Une grille officielle permettrait des prix plus réalistes et plus en rapport avec la qualité d’un logement, de sorte à ce qu’un montant reste raisonnable. Depuis quinze ans, on constate aussi une augmentation des loyers beaucoup plus forte que l’index ou le revenu. Il y a là un décrochage évident, qu’il serait donc bon de résoudre. La crise du logement s’accentue, les logements abordables – ou accessibles, soit équivalents à un tiers d’un revenu – se réduisent : à peine 8 % des logements sont réellement abordables pour… la moitié des Bruxellois !
Puis, la grille actuelle est basée sur le marché ; or nous nous critiquons justement ce marché, car il est désormais prouvé qu’un logement de mauvaise qualité est plus cher qu’un logement moyen, ce qui est anormal.

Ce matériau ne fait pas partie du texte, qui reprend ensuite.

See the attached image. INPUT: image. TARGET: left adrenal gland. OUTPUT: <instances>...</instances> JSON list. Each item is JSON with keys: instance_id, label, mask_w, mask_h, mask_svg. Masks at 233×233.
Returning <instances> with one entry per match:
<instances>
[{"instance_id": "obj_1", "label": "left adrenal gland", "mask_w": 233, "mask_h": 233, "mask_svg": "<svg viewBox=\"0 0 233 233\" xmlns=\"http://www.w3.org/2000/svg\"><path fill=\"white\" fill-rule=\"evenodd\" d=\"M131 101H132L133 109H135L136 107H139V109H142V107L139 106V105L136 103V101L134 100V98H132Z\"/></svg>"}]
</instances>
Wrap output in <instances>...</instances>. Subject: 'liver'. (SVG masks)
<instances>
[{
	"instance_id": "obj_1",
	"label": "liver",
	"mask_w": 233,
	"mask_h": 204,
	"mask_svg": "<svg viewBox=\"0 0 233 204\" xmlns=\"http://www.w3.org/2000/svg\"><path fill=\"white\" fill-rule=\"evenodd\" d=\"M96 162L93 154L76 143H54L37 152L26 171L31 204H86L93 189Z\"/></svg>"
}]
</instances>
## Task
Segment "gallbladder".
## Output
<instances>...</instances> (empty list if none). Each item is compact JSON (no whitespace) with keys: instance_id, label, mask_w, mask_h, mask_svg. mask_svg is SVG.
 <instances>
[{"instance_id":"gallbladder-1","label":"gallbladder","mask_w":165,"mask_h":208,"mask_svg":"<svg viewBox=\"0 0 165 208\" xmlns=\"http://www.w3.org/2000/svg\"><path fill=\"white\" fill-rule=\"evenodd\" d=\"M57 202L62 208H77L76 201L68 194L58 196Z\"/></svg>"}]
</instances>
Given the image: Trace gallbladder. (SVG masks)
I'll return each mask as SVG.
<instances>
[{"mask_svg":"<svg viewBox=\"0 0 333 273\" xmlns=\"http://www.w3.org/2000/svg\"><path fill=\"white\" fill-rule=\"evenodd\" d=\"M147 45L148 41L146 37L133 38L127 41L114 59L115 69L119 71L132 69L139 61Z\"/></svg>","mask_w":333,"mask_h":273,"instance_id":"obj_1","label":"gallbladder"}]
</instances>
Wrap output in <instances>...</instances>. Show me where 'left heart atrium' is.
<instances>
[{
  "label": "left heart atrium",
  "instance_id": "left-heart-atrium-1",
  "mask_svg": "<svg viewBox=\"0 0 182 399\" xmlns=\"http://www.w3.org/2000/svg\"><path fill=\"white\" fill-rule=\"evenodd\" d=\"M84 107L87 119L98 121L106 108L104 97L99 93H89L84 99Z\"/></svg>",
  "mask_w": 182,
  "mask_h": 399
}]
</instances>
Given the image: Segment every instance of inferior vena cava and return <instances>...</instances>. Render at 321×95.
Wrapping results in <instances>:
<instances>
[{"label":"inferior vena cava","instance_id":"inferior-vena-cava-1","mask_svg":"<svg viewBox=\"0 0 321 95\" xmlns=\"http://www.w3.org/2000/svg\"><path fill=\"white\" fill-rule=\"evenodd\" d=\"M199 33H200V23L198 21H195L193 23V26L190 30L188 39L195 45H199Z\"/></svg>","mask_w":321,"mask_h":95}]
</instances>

Une partie de la population est donc obligée d’accepter des locations de mauvaise qualité voire trop petites, d’une part ; et d’autre part, il y a une absence de critères de qualité (nombre de lumières, qualité des murs, espaces…), ce qui a un effet pervers, puisque cela n’aide en rien les négociations, un propriétaire ayant alors tous les pouvoirs !
On aimerait en fait qu’il existe une commission paritaire locative, soit une sorte d’administration qui puisse permettre de saines négociations entre propriétaire et locataire. Mais quoiqu’il en soit, la grille actuelle, que nous analysons, est insuffisante. Il faut aller beaucoup plus loin. Malgré des questions qui sont également politiques voire idéologiques, nous gardons espoir, car cette réflexion serait tout simplement positive pour l’ensemble du marché !
Contre
Olivier Hamal, Président du Syndicat des Propriétaires (SNPC)

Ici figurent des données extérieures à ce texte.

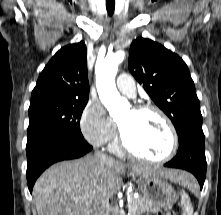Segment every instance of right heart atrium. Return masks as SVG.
I'll return each mask as SVG.
<instances>
[{"instance_id": "d8ad5b80", "label": "right heart atrium", "mask_w": 221, "mask_h": 215, "mask_svg": "<svg viewBox=\"0 0 221 215\" xmlns=\"http://www.w3.org/2000/svg\"><path fill=\"white\" fill-rule=\"evenodd\" d=\"M80 129L84 138L94 146H105L114 142L117 126L103 105L89 100L80 117Z\"/></svg>"}]
</instances>
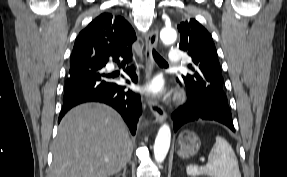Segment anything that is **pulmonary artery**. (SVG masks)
I'll use <instances>...</instances> for the list:
<instances>
[{
	"mask_svg": "<svg viewBox=\"0 0 287 177\" xmlns=\"http://www.w3.org/2000/svg\"><path fill=\"white\" fill-rule=\"evenodd\" d=\"M180 53H181L180 49H178V48L172 49L169 53L167 64L169 66L180 65Z\"/></svg>",
	"mask_w": 287,
	"mask_h": 177,
	"instance_id": "pulmonary-artery-1",
	"label": "pulmonary artery"
}]
</instances>
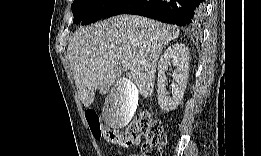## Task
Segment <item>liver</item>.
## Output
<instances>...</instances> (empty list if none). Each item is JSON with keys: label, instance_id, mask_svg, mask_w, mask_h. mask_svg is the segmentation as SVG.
Here are the masks:
<instances>
[{"label": "liver", "instance_id": "liver-1", "mask_svg": "<svg viewBox=\"0 0 261 156\" xmlns=\"http://www.w3.org/2000/svg\"><path fill=\"white\" fill-rule=\"evenodd\" d=\"M177 27L136 15H119L90 27H81L69 40L67 56L74 76L78 95L86 108L95 100L100 87H109L121 76L130 64L126 77L143 97L153 94L157 61L163 48L177 38ZM120 97L119 88H114L107 100ZM128 108L120 109L118 125L126 126L134 114V106L127 99Z\"/></svg>", "mask_w": 261, "mask_h": 156}]
</instances>
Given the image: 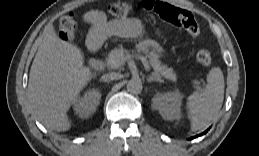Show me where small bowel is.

Tant à Bruxelles qu’en Wallonie, les autorités ont prévu une grille indicative, car il est normal qu’on connaisse le prix d’un loyer, comme le prix du pain, de la viande ou d’une voiture. La mise en place d’une nouvelle grille objective est complexe. Prenons un boulevard bruxellois, avec deux appartements du même niveau dans un même immeuble et avec un même nombre de chambres : ceux-ci peuvent avoir un prix différent, simplement parce que l’un comporte une cuisine équipée, du marbre au sol et des portes en chêne. Raison pour laquelle il existe aujourd’hui une marge de négociation de 20 % à la hausse ou à la baisse, qui tient compte de ces éléments-là.

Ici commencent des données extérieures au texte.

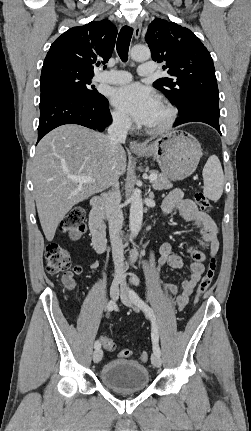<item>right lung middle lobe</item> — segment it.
I'll use <instances>...</instances> for the list:
<instances>
[{"instance_id": "obj_1", "label": "right lung middle lobe", "mask_w": 251, "mask_h": 431, "mask_svg": "<svg viewBox=\"0 0 251 431\" xmlns=\"http://www.w3.org/2000/svg\"><path fill=\"white\" fill-rule=\"evenodd\" d=\"M93 73L69 63H53L42 68L40 78L41 93L48 90H65L85 98L101 99L103 95L98 93L94 85H91Z\"/></svg>"}]
</instances>
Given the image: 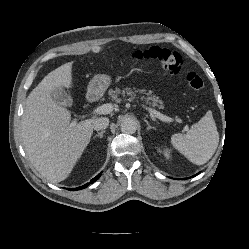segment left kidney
<instances>
[{"label": "left kidney", "instance_id": "left-kidney-1", "mask_svg": "<svg viewBox=\"0 0 249 249\" xmlns=\"http://www.w3.org/2000/svg\"><path fill=\"white\" fill-rule=\"evenodd\" d=\"M159 152H161V151H159ZM163 153H164V155H165L166 158L170 157V153H169L168 150L163 151Z\"/></svg>", "mask_w": 249, "mask_h": 249}]
</instances>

Selon nous, une grille contraignante ne se justifierait pas dans un marché belge équilibré, où les loyers sont même à la baisse et bon marché par rapport à d’autres pays, ce qui est rarement dit. Le souci, ce sont les revenus. Dans le privé, un loyer n’est pas fixé en fonction d’un revenu, mais par rapport au juste retour qu’un propriétaire peut espérer.
Quand vous percevez un revenu d’intégration ou d’un isolé à 890 euros, un appartement d’une chambre à 600 euros sera toujours trop cher, sans parler des charges locatives qui elles aussi coûtent – ce à quoi le bailleur ne peut rien. L’expérience montre aussi que l’encadrement des loyers conduit à un désintérêt pour le locatif privé, ce qui provoque alors une diminution de l’offre, une augmentation de la demande et, indirectement, une hausse des loyers !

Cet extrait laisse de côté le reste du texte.